▶ What you are asked to do
Return, without pictures, the lines from the start of the data through the one that contains "un pannello per bloccare gli spifferi.".

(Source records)
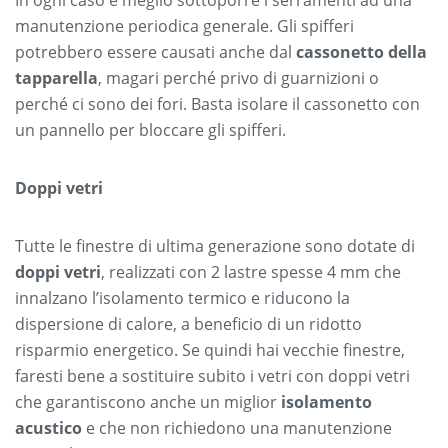
In ogni caso è meglio sottoporre i serramenti ad una
manutenzione periodica generale. Gli spifferi
potrebbero essere causati anche dal
cassonetto della
tapparella
, magari perché privo di guarnizioni o
perché ci sono dei fori. Basta isolare il cassonetto con
un pannello per bloccare gli spifferi.
Doppi vetri
Tutte le finestre di ultima generazione sono dotate di
doppi vetri
, realizzati con 2 lastre spesse 4 mm che
innalzano l’isolamento termico e riducono la
dispersione di calore, a beneficio di un ridotto
risparmio energetico. Se quindi hai vecchie finestre,
faresti bene a sostituire subito i vetri con doppi vetri
che garantiscono anche un miglior
isolamento
acustico
e che non richiedono una manutenzione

▶ Solution
In ogni caso è meglio sottoporre i serramenti ad una
manutenzione periodica generale. Gli spifferi
potrebbero essere causati anche dal
cassonetto della
tapparella
, magari perché privo di guarnizioni o
perché ci sono dei fori. Basta isolare il cassonetto con
un pannello per bloccare gli spifferi.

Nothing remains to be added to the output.